The toilets, which have aroused the most excitement in my Twitter feed, are also a real thing I sort of knew about since we replaced the broken Flushometer valve in our tankless Manhattan toilet earlier this year, and which we really have found ourselves needing to flush not 10 to 15 but sometimes 4 or 5 times in succession; it seems toilets in New York City (and as of January 2014 Texas, Georgia, and California) mandate a gallons per flush rate of just 1.28, as opposed to the 3 to 7 gpf of traditional water closets or the 1.6 gpf that has become normal in very recent years.
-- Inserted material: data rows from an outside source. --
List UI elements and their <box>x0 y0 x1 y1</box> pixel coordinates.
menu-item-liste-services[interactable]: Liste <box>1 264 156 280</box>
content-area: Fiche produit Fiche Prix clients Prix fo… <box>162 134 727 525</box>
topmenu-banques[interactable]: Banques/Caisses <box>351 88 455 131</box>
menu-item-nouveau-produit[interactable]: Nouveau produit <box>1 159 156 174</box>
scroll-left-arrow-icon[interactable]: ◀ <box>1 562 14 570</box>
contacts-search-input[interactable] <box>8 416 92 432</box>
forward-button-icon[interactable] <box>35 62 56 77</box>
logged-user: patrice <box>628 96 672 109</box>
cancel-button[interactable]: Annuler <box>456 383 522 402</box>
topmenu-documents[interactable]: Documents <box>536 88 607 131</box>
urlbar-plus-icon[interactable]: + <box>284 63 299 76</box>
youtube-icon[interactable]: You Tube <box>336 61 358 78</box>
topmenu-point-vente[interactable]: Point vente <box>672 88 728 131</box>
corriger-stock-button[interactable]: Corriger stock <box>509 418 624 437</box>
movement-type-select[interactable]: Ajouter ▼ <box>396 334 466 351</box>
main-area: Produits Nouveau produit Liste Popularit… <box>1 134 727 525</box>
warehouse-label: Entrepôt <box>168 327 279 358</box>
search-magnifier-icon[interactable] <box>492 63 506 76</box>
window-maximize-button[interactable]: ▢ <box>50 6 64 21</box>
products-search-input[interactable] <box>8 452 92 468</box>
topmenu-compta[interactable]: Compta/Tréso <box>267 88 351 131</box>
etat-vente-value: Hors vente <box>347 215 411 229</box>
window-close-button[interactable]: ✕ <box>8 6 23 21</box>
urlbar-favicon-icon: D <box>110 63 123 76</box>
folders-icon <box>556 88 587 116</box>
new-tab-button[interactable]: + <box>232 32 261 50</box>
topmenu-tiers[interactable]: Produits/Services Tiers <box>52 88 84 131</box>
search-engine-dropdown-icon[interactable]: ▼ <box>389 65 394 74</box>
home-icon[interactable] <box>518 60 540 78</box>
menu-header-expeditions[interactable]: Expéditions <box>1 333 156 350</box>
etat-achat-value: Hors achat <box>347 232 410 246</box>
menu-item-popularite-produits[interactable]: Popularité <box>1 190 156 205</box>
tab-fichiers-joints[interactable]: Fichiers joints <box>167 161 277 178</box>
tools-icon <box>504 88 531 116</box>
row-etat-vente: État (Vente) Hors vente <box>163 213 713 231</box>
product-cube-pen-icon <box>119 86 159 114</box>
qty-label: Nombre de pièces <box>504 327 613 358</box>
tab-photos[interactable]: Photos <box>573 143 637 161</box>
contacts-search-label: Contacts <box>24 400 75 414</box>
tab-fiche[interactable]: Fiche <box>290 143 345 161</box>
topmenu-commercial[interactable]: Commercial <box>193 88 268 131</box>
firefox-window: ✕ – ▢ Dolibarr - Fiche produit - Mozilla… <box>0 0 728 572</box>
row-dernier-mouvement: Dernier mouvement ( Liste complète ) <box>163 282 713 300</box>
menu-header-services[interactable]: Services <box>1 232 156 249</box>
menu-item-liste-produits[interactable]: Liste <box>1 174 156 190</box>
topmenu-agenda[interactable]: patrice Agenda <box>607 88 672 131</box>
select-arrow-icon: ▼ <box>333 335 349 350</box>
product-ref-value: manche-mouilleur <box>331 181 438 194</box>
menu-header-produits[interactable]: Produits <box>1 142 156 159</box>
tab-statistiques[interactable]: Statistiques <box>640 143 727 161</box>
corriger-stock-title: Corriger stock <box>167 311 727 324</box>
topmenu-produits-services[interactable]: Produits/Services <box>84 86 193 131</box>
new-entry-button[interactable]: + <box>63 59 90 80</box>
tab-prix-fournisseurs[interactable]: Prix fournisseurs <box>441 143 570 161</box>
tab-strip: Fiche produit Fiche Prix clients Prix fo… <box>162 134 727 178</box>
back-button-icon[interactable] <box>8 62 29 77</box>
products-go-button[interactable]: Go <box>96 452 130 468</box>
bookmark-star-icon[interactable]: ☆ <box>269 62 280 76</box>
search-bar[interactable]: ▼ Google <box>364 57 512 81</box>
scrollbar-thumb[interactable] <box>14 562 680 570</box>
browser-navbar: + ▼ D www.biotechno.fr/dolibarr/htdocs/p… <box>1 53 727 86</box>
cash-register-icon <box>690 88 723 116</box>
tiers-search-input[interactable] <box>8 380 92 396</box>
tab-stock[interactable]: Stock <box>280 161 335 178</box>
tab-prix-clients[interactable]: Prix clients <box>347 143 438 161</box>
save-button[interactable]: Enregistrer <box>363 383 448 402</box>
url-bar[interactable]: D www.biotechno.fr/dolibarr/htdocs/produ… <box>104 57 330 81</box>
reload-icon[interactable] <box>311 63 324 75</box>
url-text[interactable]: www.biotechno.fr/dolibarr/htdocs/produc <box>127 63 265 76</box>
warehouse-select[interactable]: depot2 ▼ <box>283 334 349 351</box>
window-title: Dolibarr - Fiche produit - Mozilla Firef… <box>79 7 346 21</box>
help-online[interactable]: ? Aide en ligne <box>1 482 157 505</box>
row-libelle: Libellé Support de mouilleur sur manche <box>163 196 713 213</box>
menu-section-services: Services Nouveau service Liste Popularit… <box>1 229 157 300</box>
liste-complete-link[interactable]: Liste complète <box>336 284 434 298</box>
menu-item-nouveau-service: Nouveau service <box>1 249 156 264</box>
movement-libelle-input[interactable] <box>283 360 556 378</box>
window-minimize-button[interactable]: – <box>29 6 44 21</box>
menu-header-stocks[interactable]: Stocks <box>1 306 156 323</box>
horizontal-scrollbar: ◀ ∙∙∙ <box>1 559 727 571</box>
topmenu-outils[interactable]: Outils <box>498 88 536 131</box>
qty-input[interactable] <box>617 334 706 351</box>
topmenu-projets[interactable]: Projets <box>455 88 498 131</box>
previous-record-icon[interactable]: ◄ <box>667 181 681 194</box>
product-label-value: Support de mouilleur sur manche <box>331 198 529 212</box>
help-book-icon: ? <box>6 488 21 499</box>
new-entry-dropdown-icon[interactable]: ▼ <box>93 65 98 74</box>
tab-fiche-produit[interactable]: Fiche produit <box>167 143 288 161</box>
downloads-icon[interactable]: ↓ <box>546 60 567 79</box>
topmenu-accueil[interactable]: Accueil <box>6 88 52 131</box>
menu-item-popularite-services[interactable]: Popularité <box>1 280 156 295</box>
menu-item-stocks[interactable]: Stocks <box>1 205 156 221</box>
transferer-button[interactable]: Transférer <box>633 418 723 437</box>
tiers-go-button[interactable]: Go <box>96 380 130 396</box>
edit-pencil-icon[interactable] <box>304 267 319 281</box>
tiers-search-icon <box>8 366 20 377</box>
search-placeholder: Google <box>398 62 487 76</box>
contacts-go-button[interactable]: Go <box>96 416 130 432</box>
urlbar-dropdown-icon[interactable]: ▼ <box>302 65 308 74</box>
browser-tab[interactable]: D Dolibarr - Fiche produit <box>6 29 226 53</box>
Personally, I feel good to realize the plumber didn't rip me off. I'm ready to believe, given the numbers, that this is good on the whole for the co-op's water bills.

Hotel Management is convinced that technological advances have already solved the problem, in any event:
MaP testing (third-party flush performance evaluation) shows that many 1.28-GPF fixtures perform better than their 1.6-GPF counterparts. For example, the American Standard Champion Pro toilet garners the highest MaP score with a 1,000-gram flushing performance. It’s able to flush a bucket of golf balls (although we don’t recommend trying that!). This improvement in performance has infiltrated the entire industry.

If anybody in EPA or elsewhere is "looking very strongly" at any of these things, I hope they find something else to do soon.

As to the steel industry, I don't know how he got there (is it possible he thinks American toilets are being infected by foreign steel fixtures?), but it wasn't about to die when he took office and it's doing worse at the moment than it was then, as of October:
Trump came into office in 2017 promising to revive the steel industry and save jobs. His tariffs — 25% on most steel imports and 10% on most aluminum imports — initially pushed prices higher. And some steelmakers even restarted some of their shuttered mills.
But the increased steel production and prices didn't last, and some steelmakers, including US Steel, have more recently closed mills. In addition US SteelX and rivals NUE and Steel Dynamics (STLD) have warned earnings that their profits will suffer in the second half of this year.
    The tariffs, along with falling demand and prices, have helped to reduce imports, which are down about 13%, according to Moody's report.
    It's also the case that yesterday's cool-looking jobs report for November misses the fact that men 25 to 44, the traditional main component of the jobs market, are dropping out of the work force in record numbers (in a pattern that started before the Trump administration), masked by the fact that so many guys in their 70s are sticking to their jobs because they can't afford to retire. Every one of this administration's self-congratulatory statistics is poisoned.

    But hey, we have so much poetry nowadays in our public discourse, surely there's consolation in that.